***
Масачика выглядит таким гордым, когда Санеми проходит отбор, но ведет себя сдержанно. Хлопает его по плечу, и произносит «хорошая работа». Шинадзугава подмечает — в этот раз он звучит устало, очень устало. Но не идёт спать, расспрашивает Санеми о том, как всё прошло, смеется, не заливисто, негромко. Скорее сочувствующе.***
Санеми не спешит рассказывать про Генью, не спешит со своей предысторией.
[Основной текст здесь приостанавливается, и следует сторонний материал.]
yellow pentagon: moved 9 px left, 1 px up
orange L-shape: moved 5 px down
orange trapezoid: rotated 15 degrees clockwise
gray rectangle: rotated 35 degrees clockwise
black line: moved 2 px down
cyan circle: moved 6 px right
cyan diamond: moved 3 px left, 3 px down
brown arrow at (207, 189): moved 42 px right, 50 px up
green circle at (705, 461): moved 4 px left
Кумено не давит, совсем нет, лишь спрашивает один раз у костра, но когда Шинадзугава машет руками в сторону, отстает. Неужели у этого парня ни капли настойчивости? А когда всё же и рассказывает, то пытается вести себя как можно более непринужденно, говорит таким тоном, будто бы ему всё равно, но Масачика долго-долго смотрит ему в глаза. Так долго, что Санеми начинает раскалываться, голос начинает дрожать. — Мне жаль. Шинадзугава чувствует это. Эту жалость, она его бесит, хочется ударить ближайшее дерево. Он не хочет жалости, он хочет понимания. — Я знаю, какого это. Что? — Потерять члена семьи. У меня был младший брат.Санеми чувствует странное, удушающее чувство вины. Почему он разозлился на Масачику? В его голосе была не только жалость. Может, он и не прошёл тот же ад, что и Шинадзугава, но ему больно.
***
Если Санеми становится с каждым днем всё более и более холодным, то Масачика наоборот. Шинадзугаве безразлично, ранен ли кто-то, есть ли у демона чувства или нет, он просто хочет освободить мир от этой грязи. Кумено наоборот, больше заботится о гражданских, тихо вздыхает, смотря на то, как рассыпается демон, и шепчет «а ведь у него когда-то была своя жизнь». — Твои руки. Санеми даже не оборачивается на чужие шаги, сжимает катану покрепче. Где-то тут шастает демон. Он не должен отвлекаться. — Они дрожат, Неми. Отдохни. Масачика вновь хлопает друга по плечу, улыбается. Как всегда, устало. Как всегда, очень сочувствующе. Шинадзугаву это даже не бесит, он так привык к этому. Но Кумено не идет, но он же ему не скажет об этом, правда? — Я справлюсь.***
Санеми глотает слезы, прижимая ткань к чужому лбу. Говорить «не умирай» бессмысленно, но эти слова сами слетают с губ. Масачика снова улыбается, гладит, как при первой встрече, шепчет «хорошая работа» как он делает это после каждой миссии. Шинадзугава раздраженно шипит, прижимает его к себе ближе. В голове проносятся тонны мыслей. Почему хорошие люди умирают. Почему. Это несправедливо. Масачика должен был выжить, не Санеми. — Помирись с Геньей, хорошо? Усмехается Кумено, и его тошнит, тошнит, тошнит. Как он вообще может думать об этом. У него кровь из лба хлещет. Придурок. — Прекращай улыбаться… Это глупо. Масачика перестает. Как и его сердце. Только не улыбаться, а биться.***
Ветер над его могилой никогда не прекращается, и Санеми находит это смешным и чертовски ироничным. Нихрена это не похоже на прикосновения, совсем нет. Это похоже на ветер. Который мешает смотреть, от которого проносится дрожь, потому-что он нереально холодный. Но Санеми слышит шелест травы и листьев. И от этого плохо, прямо как в тот чертов день. Сердце сжимается, и он уже не может сдерживаться. Это нечестно, это абсолютно нечестно, почему этот звук так сильно похож на чужой голос и смех? Почему эти листья поют ту же песню, что и Масачика? Несправедливо. Мир никогда не бывает справедливым. Почему Шинадзугава осознает это только сейчас?